▶ **MATERIAL TO PROCESS**

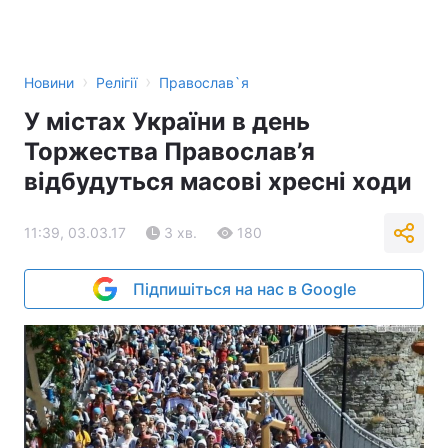
›
›
Новини
Релігії
Православ`я
У містах України в день
Торжества Православ’я
відбудуться масові хресні ходи
11:39, 03.03.17
3 хв.
180
Підпишіться на нас в Google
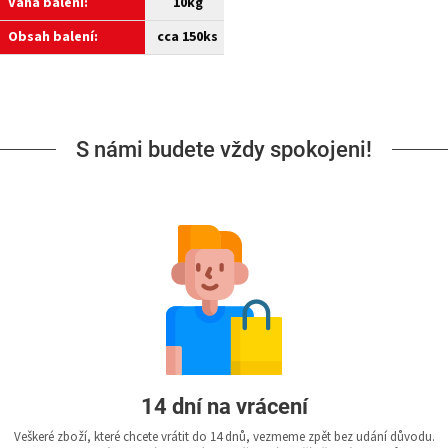
Váha balení:
10kg
Obsah balení:
cca 150ks
S námi budete vždy spokojeni!
14 dní na vrácení
Veškeré zboží, které chcete vrátit do 14 dnů, vezmeme zpět bez udání důvodu.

▶ **ASSIGNMENT**
Give every line above again exactly, with no pictures.

▶ **SOLUTION TO THIS PROBLEM**
›
›
Новини
Релігії
Православ`я
У містах України в день
Торжества Православ’я
відбудуться масові хресні ходи
11:39, 03.03.17
3 хв.
180
Підпишіться на нас в Google
Váha balení:
10kg
Obsah balení:
cca 150ks
S námi budete vždy spokojeni!
14 dní na vrácení
Veškeré zboží, které chcete vrátit do 14 dnů, vezmeme zpět bez udání důvodu.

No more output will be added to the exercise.